## The problem
The expected answer is a copy of every line in the listing that has the word "desempenho".
>>>
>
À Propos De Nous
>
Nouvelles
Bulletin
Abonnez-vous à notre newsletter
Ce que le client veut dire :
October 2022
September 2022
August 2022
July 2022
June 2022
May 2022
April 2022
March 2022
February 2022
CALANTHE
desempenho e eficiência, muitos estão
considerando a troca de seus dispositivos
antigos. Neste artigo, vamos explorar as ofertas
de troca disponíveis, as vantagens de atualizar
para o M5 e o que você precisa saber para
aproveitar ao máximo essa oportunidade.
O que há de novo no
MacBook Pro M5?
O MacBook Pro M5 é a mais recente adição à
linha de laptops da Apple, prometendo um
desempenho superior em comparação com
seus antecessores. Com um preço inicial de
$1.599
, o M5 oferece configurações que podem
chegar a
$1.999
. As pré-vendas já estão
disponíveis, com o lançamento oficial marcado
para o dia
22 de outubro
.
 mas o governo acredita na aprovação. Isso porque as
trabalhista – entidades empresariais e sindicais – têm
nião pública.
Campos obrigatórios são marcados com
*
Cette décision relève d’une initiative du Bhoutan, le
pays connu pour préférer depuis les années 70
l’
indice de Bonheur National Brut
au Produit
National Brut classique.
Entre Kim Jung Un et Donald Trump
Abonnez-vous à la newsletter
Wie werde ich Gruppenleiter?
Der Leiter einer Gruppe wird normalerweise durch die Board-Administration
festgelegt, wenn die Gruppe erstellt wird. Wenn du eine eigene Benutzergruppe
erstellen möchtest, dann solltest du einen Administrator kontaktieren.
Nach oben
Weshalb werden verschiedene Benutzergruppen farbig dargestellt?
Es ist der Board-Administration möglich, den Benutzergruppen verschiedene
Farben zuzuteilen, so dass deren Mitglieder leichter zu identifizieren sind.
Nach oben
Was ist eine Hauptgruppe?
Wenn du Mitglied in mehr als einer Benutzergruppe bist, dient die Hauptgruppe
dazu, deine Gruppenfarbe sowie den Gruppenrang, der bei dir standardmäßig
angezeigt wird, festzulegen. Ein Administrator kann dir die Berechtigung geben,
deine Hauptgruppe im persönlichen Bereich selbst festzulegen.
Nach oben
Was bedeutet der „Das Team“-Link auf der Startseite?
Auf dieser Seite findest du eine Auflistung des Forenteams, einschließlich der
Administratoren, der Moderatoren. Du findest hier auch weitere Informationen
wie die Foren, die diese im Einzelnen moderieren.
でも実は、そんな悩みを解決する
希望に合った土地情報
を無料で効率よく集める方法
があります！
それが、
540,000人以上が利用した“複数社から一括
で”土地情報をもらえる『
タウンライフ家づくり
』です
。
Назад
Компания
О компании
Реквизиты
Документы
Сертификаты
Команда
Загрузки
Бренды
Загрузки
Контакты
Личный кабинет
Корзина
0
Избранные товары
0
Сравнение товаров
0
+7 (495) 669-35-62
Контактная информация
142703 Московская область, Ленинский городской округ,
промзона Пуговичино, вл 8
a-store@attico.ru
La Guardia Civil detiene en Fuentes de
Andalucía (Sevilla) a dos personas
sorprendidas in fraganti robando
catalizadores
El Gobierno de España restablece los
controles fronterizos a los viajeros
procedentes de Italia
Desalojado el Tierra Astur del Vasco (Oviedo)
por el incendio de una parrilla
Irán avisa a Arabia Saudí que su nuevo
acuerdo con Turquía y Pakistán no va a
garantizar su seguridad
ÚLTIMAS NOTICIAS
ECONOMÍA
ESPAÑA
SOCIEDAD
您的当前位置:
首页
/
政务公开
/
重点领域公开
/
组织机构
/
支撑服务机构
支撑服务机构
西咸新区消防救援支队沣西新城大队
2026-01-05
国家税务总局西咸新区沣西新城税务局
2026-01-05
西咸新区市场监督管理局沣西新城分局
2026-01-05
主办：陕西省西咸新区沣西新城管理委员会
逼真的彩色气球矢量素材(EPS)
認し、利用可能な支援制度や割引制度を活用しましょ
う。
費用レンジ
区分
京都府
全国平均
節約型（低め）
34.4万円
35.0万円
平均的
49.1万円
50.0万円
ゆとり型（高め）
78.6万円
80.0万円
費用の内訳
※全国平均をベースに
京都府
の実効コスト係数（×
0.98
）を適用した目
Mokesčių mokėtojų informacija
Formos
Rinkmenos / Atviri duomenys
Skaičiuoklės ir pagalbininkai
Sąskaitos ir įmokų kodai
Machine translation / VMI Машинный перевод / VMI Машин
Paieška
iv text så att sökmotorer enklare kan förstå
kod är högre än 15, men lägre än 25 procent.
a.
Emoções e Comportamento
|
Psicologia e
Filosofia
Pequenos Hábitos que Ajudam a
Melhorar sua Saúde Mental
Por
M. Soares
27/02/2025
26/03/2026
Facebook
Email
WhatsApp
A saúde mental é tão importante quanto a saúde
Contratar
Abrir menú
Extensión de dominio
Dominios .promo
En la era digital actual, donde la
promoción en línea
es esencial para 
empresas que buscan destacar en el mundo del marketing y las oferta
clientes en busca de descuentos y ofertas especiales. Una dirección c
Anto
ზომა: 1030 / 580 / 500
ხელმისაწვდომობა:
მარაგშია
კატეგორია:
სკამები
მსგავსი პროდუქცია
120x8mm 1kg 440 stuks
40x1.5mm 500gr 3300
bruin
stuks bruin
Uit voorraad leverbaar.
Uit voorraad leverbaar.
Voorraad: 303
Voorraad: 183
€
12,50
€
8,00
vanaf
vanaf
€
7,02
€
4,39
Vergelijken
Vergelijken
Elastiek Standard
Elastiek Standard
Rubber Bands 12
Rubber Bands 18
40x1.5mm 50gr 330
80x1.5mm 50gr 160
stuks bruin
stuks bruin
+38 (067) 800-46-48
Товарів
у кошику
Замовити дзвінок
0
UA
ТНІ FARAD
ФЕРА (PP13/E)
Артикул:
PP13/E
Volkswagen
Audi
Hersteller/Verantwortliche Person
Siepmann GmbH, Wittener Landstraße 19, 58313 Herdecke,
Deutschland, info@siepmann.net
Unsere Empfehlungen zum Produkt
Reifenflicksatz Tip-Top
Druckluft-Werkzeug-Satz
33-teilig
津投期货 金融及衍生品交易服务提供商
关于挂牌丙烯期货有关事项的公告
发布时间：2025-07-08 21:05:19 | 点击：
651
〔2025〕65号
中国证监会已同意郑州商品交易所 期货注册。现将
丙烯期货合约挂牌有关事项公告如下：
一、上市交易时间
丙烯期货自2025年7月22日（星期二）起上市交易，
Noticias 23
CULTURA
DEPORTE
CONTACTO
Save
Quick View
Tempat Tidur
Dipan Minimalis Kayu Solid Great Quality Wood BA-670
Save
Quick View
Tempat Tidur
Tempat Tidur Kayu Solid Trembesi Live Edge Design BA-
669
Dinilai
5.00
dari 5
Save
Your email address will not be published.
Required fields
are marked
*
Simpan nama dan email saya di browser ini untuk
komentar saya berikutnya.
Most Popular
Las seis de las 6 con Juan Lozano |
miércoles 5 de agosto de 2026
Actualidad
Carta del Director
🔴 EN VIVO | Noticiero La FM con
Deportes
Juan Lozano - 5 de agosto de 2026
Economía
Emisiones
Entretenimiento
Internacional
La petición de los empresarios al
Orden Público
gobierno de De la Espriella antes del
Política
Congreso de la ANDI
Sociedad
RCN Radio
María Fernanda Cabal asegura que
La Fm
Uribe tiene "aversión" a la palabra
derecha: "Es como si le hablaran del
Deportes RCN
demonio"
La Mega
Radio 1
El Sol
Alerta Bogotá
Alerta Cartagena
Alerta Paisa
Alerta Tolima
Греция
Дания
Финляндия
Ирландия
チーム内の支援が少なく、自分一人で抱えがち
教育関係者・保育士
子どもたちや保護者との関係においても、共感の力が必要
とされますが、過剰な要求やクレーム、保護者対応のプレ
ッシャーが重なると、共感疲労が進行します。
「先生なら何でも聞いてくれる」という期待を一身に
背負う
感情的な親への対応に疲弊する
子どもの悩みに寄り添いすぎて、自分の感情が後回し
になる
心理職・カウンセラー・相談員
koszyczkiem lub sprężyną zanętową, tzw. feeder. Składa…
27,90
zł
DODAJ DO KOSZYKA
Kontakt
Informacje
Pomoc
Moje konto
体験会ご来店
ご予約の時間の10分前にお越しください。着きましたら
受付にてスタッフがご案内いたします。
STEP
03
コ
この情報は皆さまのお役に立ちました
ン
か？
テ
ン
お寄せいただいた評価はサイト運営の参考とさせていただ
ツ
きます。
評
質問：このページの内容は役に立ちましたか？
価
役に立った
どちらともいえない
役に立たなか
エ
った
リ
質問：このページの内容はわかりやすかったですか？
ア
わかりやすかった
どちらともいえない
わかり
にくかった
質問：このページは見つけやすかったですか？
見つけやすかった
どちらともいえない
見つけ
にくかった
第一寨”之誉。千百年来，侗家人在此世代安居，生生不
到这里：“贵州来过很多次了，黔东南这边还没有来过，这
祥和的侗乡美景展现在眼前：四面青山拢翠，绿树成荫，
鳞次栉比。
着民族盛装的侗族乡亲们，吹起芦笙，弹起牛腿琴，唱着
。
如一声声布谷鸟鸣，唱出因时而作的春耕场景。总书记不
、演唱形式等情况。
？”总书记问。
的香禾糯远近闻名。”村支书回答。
<<<
## Task response
desempenho e eficiência, muitos estão
desempenho superior em comparação com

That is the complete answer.